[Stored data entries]
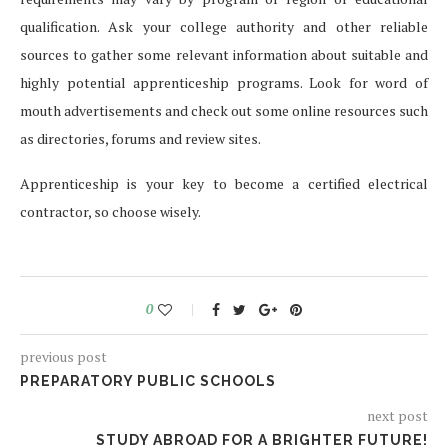
qualification. Ask your college authority and other reliable
sources to gather some relevant information about suitable and
highly potential apprenticeship programs. Look for word of
mouth advertisements and check out some online resources such
as directories, forums and review sites.
Apprenticeship is your key to become a certified electrical
contractor, so choose wisely.
0
previous post
PREPARATORY PUBLIC SCHOOLS
next post
STUDY ABROAD FOR A BRIGHTER FUTURE!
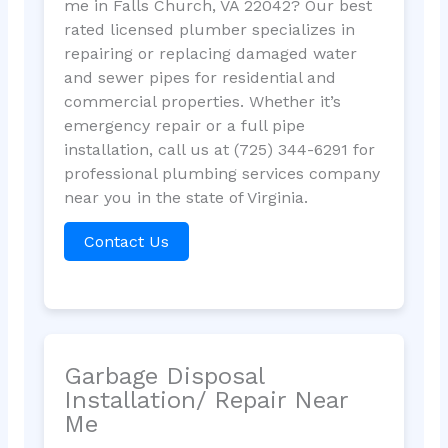
me in Falls Church, VA 22042? Our best
rated licensed plumber specializes in
repairing or replacing damaged water
and sewer pipes for residential and
commercial properties. Whether it’s
emergency repair or a full pipe
installation, call us at (725) 344-6291 for
professional plumbing services company
near you in the state of Virginia.
Contact Us
Garbage Disposal
Installation/ Repair Near
Me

## ACTIVITY
From the line containing "near you in the state of Virginia." to the last line of the data above, copy each line exactly and add nothing.

## EXERCISE RESULT
near you in the state of Virginia.
Contact Us
Garbage Disposal
Installation/ Repair Near
Me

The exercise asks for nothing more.